→ **PROBLEM**
In the listing below, report how many lines include the string "from", giving only that number.
== SUPPLIED ENTRIES ==
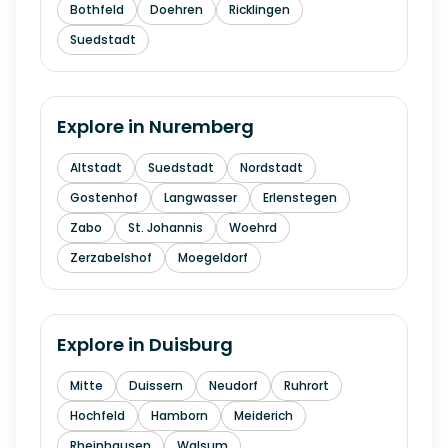
Bothfeld
Doehren
Ricklingen
Suedstadt
Explore in
Nuremberg
Altstadt
Suedstadt
Nordstadt
Gostenhof
Langwasser
Erlenstegen
Zabo
St. Johannis
Woehrd
Zerzabelshof
Moegeldorf
Explore in
Duisburg
Mitte
Duissern
Neudorf
Ruhrort
Hochfeld
Hamborn
Meiderich
Rheinhausen
Walsum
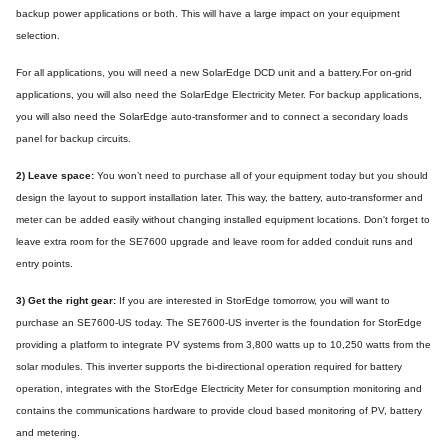
backup power applications or both. This will have a large impact on your equipment
selection.
For all applications, you will need a new SolarEdge DCD unit and a battery.For on-grid
applications, you will also need the SolarEdge Electricity Meter. For backup applications,
you will also need the SolarEdge auto-transformer and to connect a secondary loads
panel for backup circuits.
2) Leave space:
You won’t need to purchase all of your equipment today but you should
design the layout to support installation later. This way, the battery, auto-transformer and
meter can be added easily without changing installed equipment locations. Don't forget to
leave extra room for the SE7600 upgrade and leave room for added conduit runs and
entry points.
3) Get the right gear:
If you are interested in StorEdge tomorrow, you will want to
purchase an SE7600-US today. The SE7600-US inverter is the foundation for StorEdge
providing a platform to integrate PV systems from 3,800 watts up to 10,250 watts from the
solar modules. This inverter supports the bi-directional operation required for battery
operation, integrates with the StorEdge Electricity Meter for consumption monitoring and
contains the communications hardware to provide cloud based monitoring of PV, battery
and metering.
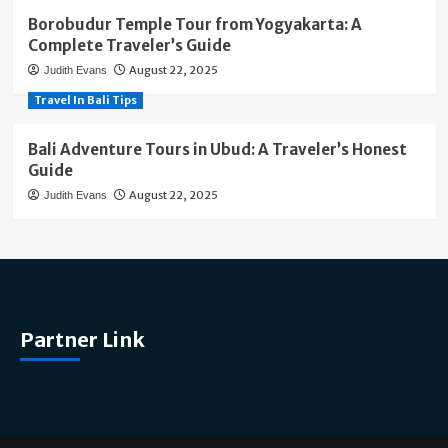
Borobudur Temple Tour from Yogyakarta: A
Complete Traveler’s Guide
August 22, 2025
Judith Evans
Travel In Bali Tips
Bali Adventure Tours in Ubud: A Traveler’s Honest
Guide
August 22, 2025
Judith Evans
Partner Link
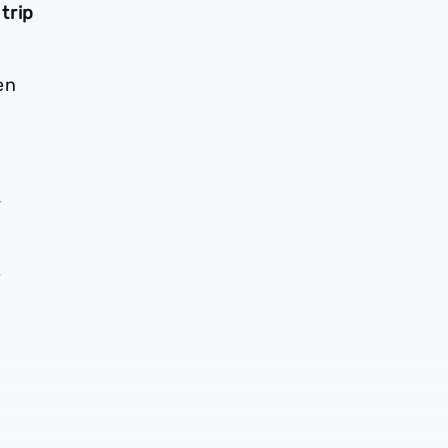
trip
en
-
6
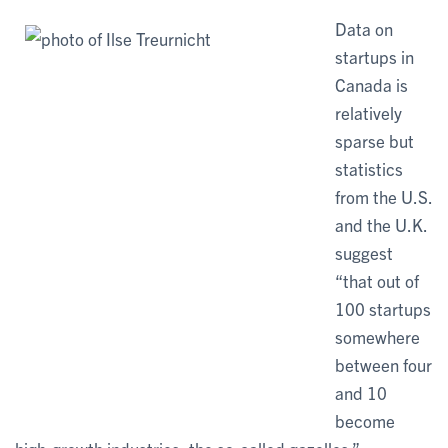
Data on
startups in
Canada is
relatively
sparse but
statistics
from the U.S.
and the U.K.
suggest
“that out of
100 startups
somewhere
between four
and 10
become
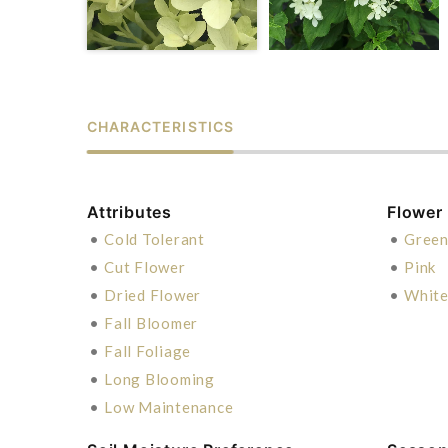
CHARACTERISTICS
Attributes
Flower
•
Cold Tolerant
•
Gree
•
Cut Flower
•
Pink
•
Dried Flower
•
Whit
•
Fall Bloomer
•
Fall Foliage
•
Long Blooming
•
Low Maintenance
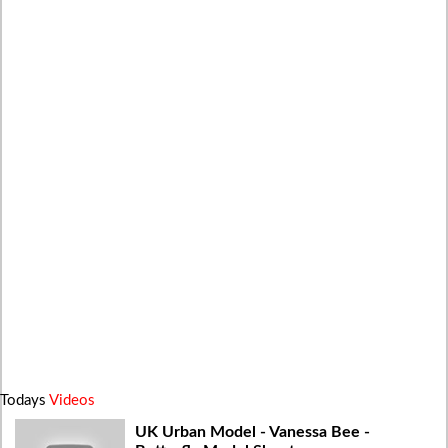
Todays
Videos
UK Urban Model - Vanessa Bee -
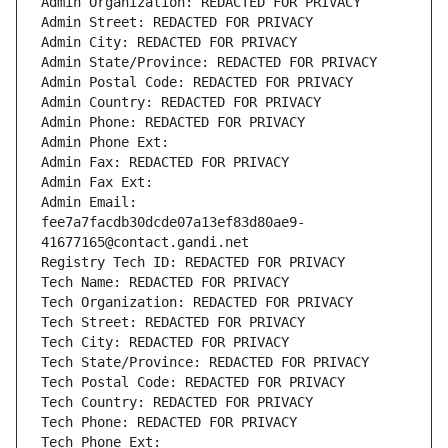
Admin Organization: REDACTED FOR PRIVACY
Admin Street: REDACTED FOR PRIVACY
Admin City: REDACTED FOR PRIVACY
Admin State/Province: REDACTED FOR PRIVACY
Admin Postal Code: REDACTED FOR PRIVACY
Admin Country: REDACTED FOR PRIVACY
Admin Phone: REDACTED FOR PRIVACY
Admin Phone Ext:
Admin Fax: REDACTED FOR PRIVACY
Admin Fax Ext:
Admin Email: 
fee7a7facdb30dcde07a13ef83d80ae9-
41677165@contact.gandi.net
Registry Tech ID: REDACTED FOR PRIVACY
Tech Name: REDACTED FOR PRIVACY
Tech Organization: REDACTED FOR PRIVACY
Tech Street: REDACTED FOR PRIVACY
Tech City: REDACTED FOR PRIVACY
Tech State/Province: REDACTED FOR PRIVACY
Tech Postal Code: REDACTED FOR PRIVACY
Tech Country: REDACTED FOR PRIVACY
Tech Phone: REDACTED FOR PRIVACY
Tech Phone Ext:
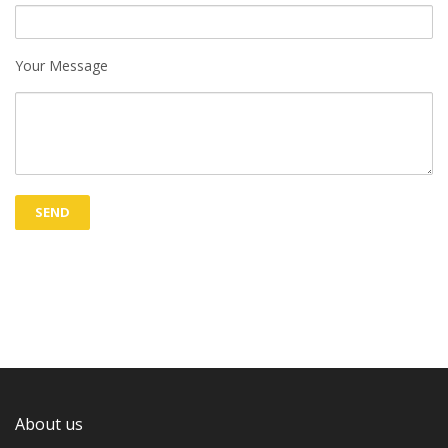
Your Message
About us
===
→ **YOUR RESPONSE**
3